=== EXERCISE BRIEF ===
Restate word for word only the lines running from the one with "ZONA TRAVELING" to the end of the data, both ends included. Omit any pictures.

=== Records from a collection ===
>>

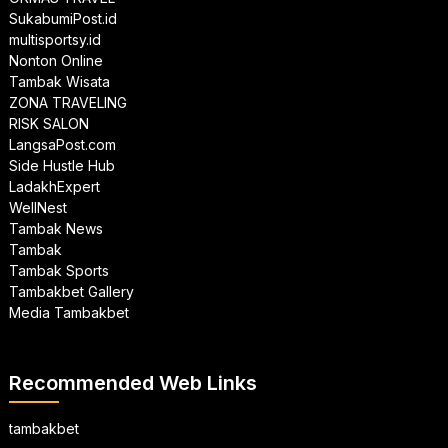
SukabumiPost.id
multisportsy.id
Nonton Online
Tambak Wisata
ZONA TRAVELING
RISK SALON
LangsaPost.com
Side Hustle Hub
LadakhExpert
WellNest
Tambak News
Tambak
Tambak Sports
Tambakbet Gallery
Media Tambakbet
Recommended Web Links
tambakbet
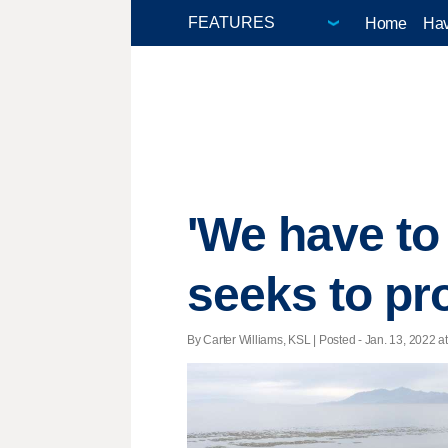
Home
Hav
'We have to
seeks to pro
By Carter Williams, KSL | Posted - Jan. 13, 2022 at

<<

=== WRITTEN SOLUTION ===
ZONA TRAVELING
RISK SALON
LangsaPost.com
Side Hustle Hub
LadakhExpert
WellNest
Tambak News
Tambak
Tambak Sports
Tambakbet Gallery
Media Tambakbet
Recommended Web Links
tambakbet
Home
Hav
'We have to
seeks to pro
By Carter Williams, KSL | Posted - Jan. 13, 2022 at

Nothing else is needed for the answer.